Até agora, Cuba, Venezuela e China disseram que poderiam enviar profissionais de seus países.

BBC - Como a comunidade de Bergamo está reagindo?

Giorgio Gori - Essa é uma comunidade de pessoas capazes de compreender com seriedade a responsabilidade individual que cada um leva consigo. Explicamos que só poderemos controlar esse vírus se todos cumprirem as regras.

Iniciativas solidárias para ajudar a comunidade também estão sendo feitas.

Duas, em particular: a primeira são as centenas de voluntários que se colocaram à disposição para levar alimentos, remédios e assistência especialmente aos idosos que vivem sozinhos. Infelizmente, máscaras de proteção estão em falta. Estamos procurando por toda parte, pedindo que qualquer um envie o que puder, na Itália ou em outros países, pois esses voluntários não podem trabalhar sem proteção.

A outra iniciativa é a dos trabalhadores de nossas bibliotecas comunitárias, que leem contos pelo Facebook para as crianças que estão em casa e não podem ir às escolas. Eles até inventaram um novo conto.

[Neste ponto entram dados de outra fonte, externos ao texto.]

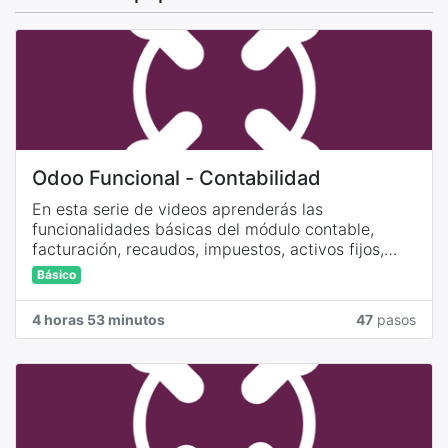
Odoo Funcional - Contabilidad
En esta serie de videos aprenderás las
funcionalidades básicas del módulo contable,
facturación, recaudos, impuestos, activos fijos,
asientos contables...
Básico
4 horas 53 minutos
47
pasos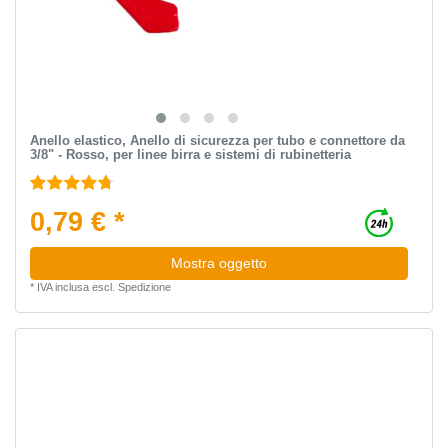
Anello elastico, Anello di sicurezza per tubo e connettore da
3/8" - Rosso, per linee birra e sistemi di rubinetteria
0,79 € *
Mostra oggetto
*
IVA inclusa
escl.
Spedizione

Então, em Bergamo temos essas duas imagens: a de uma cidade completamente deserta e a de uma cidade profundamente solidária.

Enterro no cemitério municipal de Bergamo, na Itália, em 16 de março de 2020 - Getty Images - Getty Images
Na última semana, 300 pessoas morreram na província de Bergamo
Imagem: Getty Images

BBC - Nos últimos dias, em muitas cidades italianas, as pessoas foram às sacadas de suas casas para cantar e tocar músicas, para relaxar nesse momento difícil. Isso também está acontecendo em Bergamo?

Giorgio Gori - Sim, isso também acontece aqui, mas talvez um pouco menos. No momento, um sentimento de emergência está mais presente no espírito coletivo. Creio que ainda é um pouco cedo para que a cidade vá até suas janelas para cantar.

BBC - Em 2016, você organizou o "maior abraço do mundo": mais de 11 mil pessoas ficaram em volta dos muros venezianos da cidade velha para pedir que fossem reconhecidos como Patrimônio da Humanidade. E conseguiram. Vocês repetirão o gesto quando a epidemia acabar?

Giorgio Gori - [Risos]. É uma boa ideia. Com certeza vamos organizar uma grande festa.